El dirigente de la Unión Ganadera Regional, José Guerrero Gamboa, advirtió que el deterioro se ha extendido prácticamente a toda la entidad.
Explicó que la combinación de sequía prolongada, falta de financiamiento, restricciones para exportar ganado y el regreso del gusano barrenador ha debilitado severamente al sector pecuario.
Muchos productores, señaló, se han visto obligados a reducir drásticamente el número de animales debido a la imposibilidad de mantener costos de alimentación, sanidad y operación en los ranchos.
Guerrero Gamboa sostuvo que el problema dejó de ser temporal y se convirtió en una crisis estructural que amenaza la capacidad productiva de regiones tradicionalmente dedicadas a la ganadería.
Ante este escenario, planteó fortalecer programas de repoblación ganadera mediante reglas estrictas que obliguen a conservar becerros durante varios años antes de venderlos en el mercado.
La intención, explicó, es evitar que los apoyos terminen convirtiéndose en comercialización inmediata y garantizar que el ganado permanezca en reproducción dentro de los ranchos beneficiados.
Otro de los factores que mantiene bajo presión al sector es la incertidumbre en las exportaciones hacia Estados Unidos, mercado donde los productores obtienen mejores precios por sus animales.

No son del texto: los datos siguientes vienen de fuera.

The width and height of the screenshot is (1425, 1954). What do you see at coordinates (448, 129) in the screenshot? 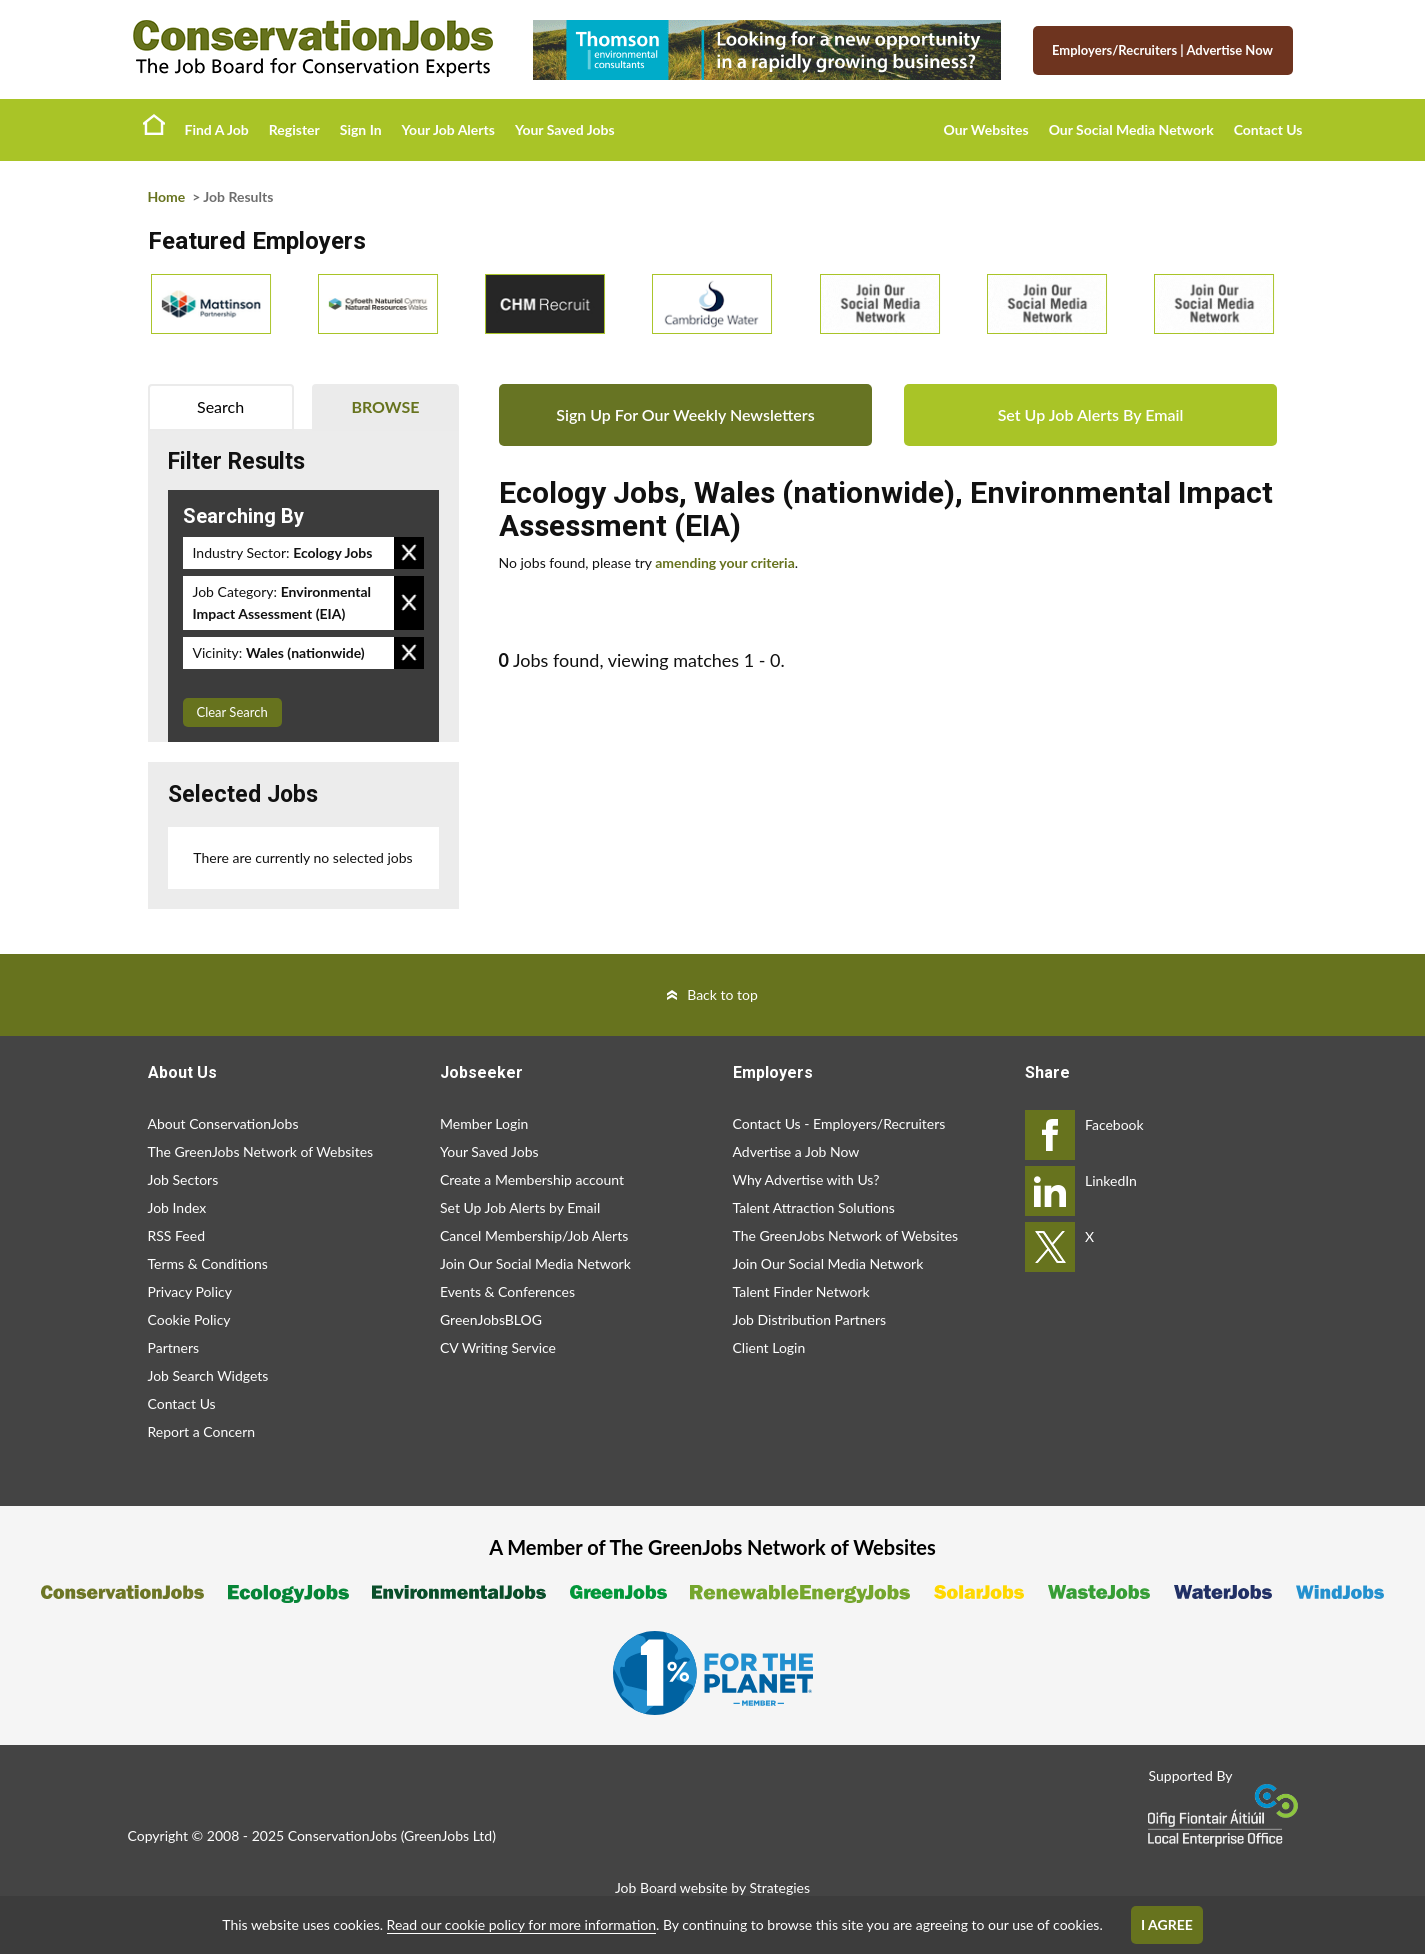 I see `Your Job Alerts` at bounding box center [448, 129].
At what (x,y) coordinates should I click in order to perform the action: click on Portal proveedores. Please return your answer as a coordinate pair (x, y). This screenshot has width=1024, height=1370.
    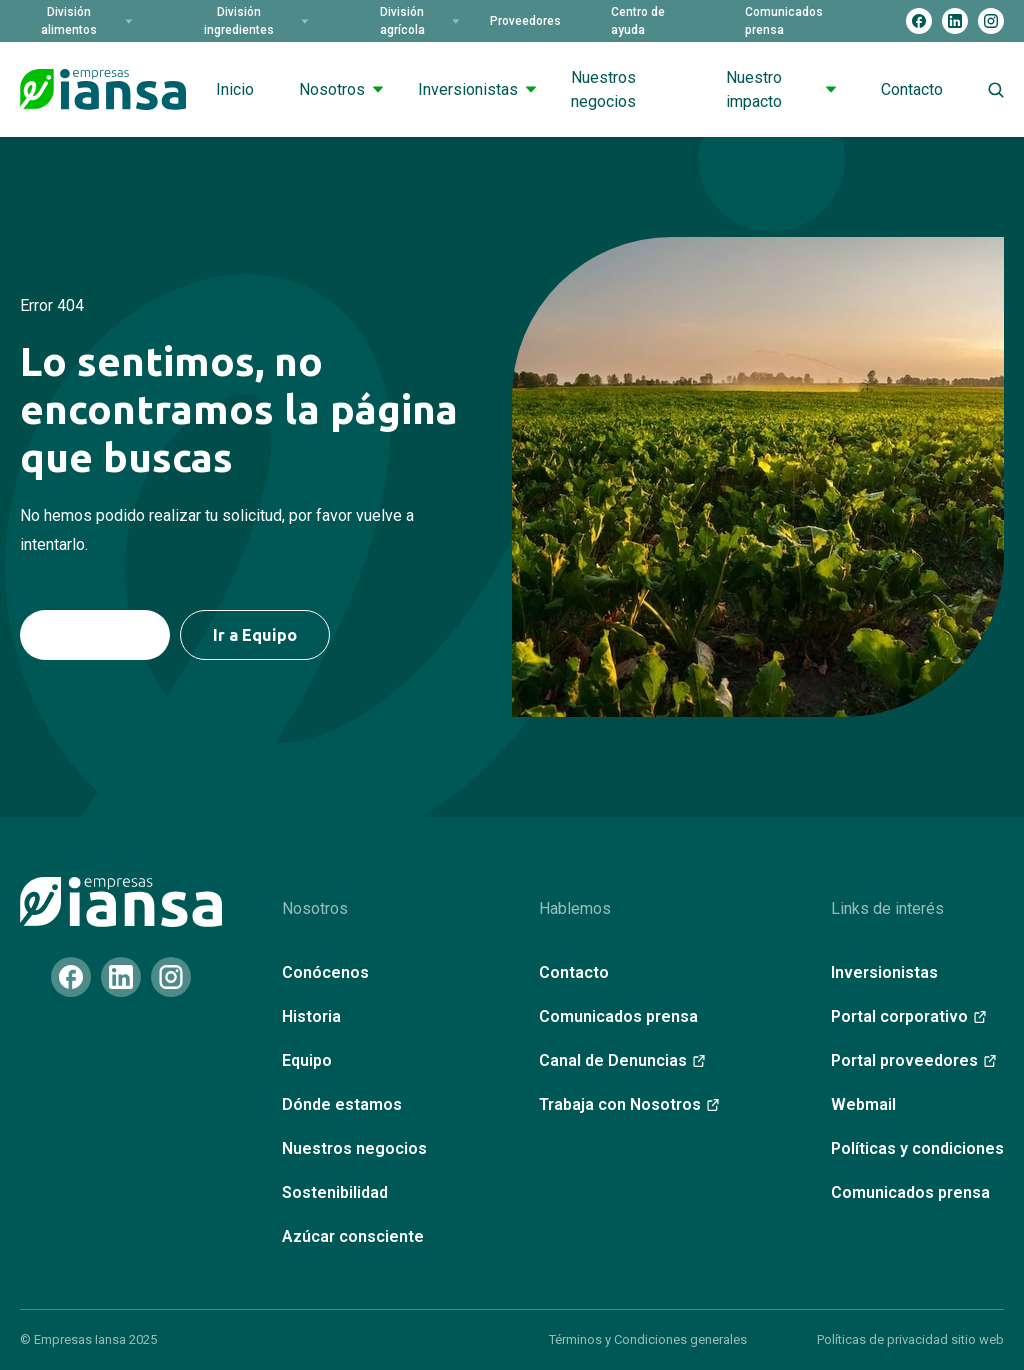     Looking at the image, I should click on (913, 1060).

Mientras un becerro puede alcanzar hasta mil 200 dólares en el mercado estadounidense, en territorio nacional apenas logra comercializarse entre 16 y 17 mil pesos.
El dirigente ganadero insistió en que la sequía agravó el problema, aunque aclaró que el desplome del hato responde también a rezagos financieros, restricciones comerciales y problemas sanitarios persistentes.